We are considering a big trip across Canada in June and dreaming of Prince Edward Island and Parliament buildings and friends in Ontario and Montreal’s skyline and lovely Nova Scotia. And while we’re out there, we might as well take in NYC and DC and seeing the New England states. And of course there’s an auntie in VA and great-Grandma in Indiana and family in Wisconsin. On Saturday morning we happily penciled out a schedule for our trip, with time to see Ottawa’s sights and a visit to Green Gables and oh yes….we have to see the Statue of Liberty and Niagara Falls and the locks in Sault St. Marie.
And then we started calculating fuel costs and food costs and hotels and other options like motor homes and holiday trailers. And some of the light and fun went out of the planning as the dollars crept higher and higher. And can we justify that kind of a trip or should we be helping to feed someone hungry instead? These are real-life questions and the answers aren’t easy.
We shall see.
Meanwhile, the boys are doing very educational research for motorhomes online. They’ve been having the most fun ever. Another option would be one of those big white homeschool family vans.:)

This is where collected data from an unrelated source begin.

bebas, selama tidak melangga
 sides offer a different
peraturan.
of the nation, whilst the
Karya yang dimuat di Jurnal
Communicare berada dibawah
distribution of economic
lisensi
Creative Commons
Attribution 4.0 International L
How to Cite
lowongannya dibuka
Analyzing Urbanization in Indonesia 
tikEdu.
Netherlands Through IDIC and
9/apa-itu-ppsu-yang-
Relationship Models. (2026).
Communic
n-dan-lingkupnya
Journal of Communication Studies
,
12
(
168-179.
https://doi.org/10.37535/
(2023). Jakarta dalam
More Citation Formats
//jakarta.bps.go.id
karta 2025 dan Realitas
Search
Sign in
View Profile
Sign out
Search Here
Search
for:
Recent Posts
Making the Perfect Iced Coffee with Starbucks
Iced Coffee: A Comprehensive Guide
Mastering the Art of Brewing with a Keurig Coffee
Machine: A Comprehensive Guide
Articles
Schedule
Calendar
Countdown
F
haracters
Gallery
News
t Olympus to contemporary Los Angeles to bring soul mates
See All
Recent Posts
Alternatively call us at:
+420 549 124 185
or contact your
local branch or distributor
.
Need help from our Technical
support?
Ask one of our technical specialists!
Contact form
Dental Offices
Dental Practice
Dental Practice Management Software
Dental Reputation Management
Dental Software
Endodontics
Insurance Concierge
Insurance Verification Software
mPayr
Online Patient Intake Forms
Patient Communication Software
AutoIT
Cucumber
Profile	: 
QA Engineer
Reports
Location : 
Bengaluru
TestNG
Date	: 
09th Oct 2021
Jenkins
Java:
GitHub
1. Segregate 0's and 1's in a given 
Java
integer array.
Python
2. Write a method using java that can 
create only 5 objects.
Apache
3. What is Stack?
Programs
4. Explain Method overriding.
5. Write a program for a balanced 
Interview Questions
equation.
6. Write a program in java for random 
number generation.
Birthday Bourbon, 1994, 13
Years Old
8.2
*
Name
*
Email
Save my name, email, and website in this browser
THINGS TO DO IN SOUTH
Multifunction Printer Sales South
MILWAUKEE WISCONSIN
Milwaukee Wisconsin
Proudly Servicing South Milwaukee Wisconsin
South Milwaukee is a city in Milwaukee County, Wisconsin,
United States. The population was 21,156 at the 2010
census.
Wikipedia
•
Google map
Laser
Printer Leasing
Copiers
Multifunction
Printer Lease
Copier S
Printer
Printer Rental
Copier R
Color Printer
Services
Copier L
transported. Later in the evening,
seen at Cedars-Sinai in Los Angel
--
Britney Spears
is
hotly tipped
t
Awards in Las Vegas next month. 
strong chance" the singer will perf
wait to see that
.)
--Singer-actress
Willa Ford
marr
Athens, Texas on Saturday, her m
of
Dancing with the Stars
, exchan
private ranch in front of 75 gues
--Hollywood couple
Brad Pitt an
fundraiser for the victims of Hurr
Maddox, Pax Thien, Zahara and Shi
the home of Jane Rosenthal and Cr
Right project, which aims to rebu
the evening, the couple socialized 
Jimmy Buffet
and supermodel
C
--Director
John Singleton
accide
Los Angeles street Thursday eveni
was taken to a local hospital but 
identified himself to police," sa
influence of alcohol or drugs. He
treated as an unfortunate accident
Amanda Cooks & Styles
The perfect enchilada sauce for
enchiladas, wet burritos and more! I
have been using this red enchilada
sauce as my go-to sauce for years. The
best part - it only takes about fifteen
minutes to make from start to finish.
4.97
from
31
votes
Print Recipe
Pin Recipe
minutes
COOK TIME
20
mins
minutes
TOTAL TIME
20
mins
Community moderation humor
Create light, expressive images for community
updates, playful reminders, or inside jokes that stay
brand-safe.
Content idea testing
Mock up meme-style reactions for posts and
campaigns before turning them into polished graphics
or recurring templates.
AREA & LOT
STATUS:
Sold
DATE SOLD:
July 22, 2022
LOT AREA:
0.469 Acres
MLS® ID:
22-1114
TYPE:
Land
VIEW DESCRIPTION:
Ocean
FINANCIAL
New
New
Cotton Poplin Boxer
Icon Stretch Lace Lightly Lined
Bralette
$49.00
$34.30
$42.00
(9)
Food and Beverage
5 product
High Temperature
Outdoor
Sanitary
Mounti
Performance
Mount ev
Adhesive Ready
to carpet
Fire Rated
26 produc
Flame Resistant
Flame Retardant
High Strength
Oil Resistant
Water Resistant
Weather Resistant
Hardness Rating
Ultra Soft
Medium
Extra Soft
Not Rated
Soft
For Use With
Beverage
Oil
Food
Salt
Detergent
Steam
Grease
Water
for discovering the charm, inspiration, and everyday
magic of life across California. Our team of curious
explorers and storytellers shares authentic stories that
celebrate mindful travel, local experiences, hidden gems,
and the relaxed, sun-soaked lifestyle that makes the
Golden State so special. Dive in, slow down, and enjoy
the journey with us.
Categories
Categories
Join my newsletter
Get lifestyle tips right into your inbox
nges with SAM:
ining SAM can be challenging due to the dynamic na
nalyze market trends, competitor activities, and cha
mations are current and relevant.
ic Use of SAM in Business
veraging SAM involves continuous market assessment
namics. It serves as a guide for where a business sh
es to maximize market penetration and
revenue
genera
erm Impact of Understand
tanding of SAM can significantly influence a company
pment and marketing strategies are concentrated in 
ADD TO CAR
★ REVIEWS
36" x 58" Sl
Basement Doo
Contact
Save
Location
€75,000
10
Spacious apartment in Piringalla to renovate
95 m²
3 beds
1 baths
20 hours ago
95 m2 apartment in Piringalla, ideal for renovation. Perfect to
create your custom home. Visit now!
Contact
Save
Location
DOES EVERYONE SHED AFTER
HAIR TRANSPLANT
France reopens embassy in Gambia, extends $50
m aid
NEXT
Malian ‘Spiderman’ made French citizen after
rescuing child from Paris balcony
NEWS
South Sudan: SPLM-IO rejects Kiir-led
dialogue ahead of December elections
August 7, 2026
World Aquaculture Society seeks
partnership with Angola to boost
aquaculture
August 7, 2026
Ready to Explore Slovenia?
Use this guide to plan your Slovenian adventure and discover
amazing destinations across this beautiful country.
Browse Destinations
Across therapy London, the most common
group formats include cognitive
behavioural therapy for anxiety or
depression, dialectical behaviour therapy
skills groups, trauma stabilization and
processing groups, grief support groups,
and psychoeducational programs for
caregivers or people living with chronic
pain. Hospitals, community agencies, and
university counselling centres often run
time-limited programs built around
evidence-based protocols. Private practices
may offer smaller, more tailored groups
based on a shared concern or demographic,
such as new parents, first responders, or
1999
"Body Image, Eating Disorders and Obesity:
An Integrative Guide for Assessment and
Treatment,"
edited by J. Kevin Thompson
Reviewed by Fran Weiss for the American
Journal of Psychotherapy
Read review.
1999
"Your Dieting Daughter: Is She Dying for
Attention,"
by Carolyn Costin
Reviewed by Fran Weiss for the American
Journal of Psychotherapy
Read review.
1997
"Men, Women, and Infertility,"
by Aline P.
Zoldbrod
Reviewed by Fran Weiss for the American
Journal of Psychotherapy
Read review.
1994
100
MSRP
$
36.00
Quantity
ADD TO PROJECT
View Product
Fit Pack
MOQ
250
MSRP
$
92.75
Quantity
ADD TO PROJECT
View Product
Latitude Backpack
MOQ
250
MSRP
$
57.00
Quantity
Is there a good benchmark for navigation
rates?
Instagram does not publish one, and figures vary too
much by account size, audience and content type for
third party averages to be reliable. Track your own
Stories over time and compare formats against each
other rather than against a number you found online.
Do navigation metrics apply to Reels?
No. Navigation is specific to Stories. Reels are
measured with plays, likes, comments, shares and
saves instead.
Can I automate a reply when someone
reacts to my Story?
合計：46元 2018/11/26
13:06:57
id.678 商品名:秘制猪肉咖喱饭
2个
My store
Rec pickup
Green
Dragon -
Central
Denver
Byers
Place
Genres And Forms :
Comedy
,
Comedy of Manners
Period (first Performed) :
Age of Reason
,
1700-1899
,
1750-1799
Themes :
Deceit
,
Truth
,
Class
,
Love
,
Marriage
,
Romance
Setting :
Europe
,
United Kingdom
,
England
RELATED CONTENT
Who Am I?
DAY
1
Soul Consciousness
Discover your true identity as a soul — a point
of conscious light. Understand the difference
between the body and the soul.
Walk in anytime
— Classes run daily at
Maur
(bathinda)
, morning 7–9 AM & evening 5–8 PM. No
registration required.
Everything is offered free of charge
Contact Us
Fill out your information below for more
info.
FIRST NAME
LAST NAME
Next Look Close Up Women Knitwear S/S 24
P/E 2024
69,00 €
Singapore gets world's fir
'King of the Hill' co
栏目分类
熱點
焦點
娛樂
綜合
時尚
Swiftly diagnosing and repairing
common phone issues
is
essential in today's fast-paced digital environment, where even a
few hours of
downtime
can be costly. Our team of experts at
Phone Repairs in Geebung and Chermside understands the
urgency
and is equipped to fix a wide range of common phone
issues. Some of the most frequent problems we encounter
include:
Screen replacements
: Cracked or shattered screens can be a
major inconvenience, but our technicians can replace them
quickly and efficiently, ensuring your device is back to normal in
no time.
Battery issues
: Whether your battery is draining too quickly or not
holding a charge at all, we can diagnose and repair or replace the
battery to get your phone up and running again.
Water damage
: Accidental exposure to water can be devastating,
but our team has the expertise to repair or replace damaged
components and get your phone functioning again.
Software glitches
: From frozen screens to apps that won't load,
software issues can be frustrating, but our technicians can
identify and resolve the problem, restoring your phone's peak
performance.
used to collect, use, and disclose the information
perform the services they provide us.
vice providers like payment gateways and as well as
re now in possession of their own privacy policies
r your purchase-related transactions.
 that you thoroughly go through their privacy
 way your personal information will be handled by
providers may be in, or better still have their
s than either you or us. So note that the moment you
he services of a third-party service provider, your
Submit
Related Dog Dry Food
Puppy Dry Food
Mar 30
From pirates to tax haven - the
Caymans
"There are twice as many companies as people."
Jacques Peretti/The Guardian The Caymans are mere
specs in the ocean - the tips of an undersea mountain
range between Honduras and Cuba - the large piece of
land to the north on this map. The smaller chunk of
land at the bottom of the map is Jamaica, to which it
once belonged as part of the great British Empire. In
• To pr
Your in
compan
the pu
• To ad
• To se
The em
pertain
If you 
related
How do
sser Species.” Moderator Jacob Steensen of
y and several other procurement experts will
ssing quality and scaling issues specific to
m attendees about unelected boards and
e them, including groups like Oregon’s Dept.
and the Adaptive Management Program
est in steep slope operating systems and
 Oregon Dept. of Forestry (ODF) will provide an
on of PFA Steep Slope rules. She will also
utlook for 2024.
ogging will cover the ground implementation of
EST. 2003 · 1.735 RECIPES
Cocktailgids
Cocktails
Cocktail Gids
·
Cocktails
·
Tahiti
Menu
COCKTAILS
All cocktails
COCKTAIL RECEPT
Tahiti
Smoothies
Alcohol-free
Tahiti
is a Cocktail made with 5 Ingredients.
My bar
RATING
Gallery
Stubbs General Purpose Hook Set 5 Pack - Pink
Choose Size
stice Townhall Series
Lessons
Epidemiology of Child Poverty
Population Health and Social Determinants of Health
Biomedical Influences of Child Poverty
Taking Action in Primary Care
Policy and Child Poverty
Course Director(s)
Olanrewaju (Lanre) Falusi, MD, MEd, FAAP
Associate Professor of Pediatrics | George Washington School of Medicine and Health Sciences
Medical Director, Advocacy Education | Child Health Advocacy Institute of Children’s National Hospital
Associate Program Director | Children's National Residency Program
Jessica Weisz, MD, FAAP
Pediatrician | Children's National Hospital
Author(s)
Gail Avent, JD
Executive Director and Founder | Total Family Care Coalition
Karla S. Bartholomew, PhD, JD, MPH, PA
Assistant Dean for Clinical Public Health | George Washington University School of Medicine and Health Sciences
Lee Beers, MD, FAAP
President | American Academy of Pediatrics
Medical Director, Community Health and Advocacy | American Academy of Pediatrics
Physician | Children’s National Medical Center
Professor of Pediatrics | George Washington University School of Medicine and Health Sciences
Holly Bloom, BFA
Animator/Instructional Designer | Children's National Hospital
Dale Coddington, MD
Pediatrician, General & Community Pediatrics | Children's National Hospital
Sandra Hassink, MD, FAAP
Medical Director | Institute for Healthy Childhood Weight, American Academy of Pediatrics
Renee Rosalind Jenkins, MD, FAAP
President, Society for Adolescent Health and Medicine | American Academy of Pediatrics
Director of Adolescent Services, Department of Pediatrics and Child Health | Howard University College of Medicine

Can’t you just see us trundling our family of 8 to Ground Zero? Filling up at hotel continental breakfasts because they’re the only free meal of the day? Dipping our feet in the Atlantic?
Dreaming can be quite delicious. More delicious than reality, often.
Life feels heavy with many small matters right now. Dan is busy with new calves and employees and church and family. We have conversations about the Desperate Need of a 16 Year Old for an I-phone and Why the 11 Year Old Must Take Piano Lessons. We have good friends going through hard times in their marriage, too much work to do, and a zillion projects on the go.
There are children begging to make special shakes from American Girl magazine recipe pages, bedrooms being redone, little boys with dirty ears and no desire to do long Penmanship pages, and pansy plants growing heartily in black flats in my sunroom.
If you took the time to come and read this, thank you.
Happy Spring! Run in some green grass and pick a daffodil for me today. The daffodils are long gone? Pick a strawberry then!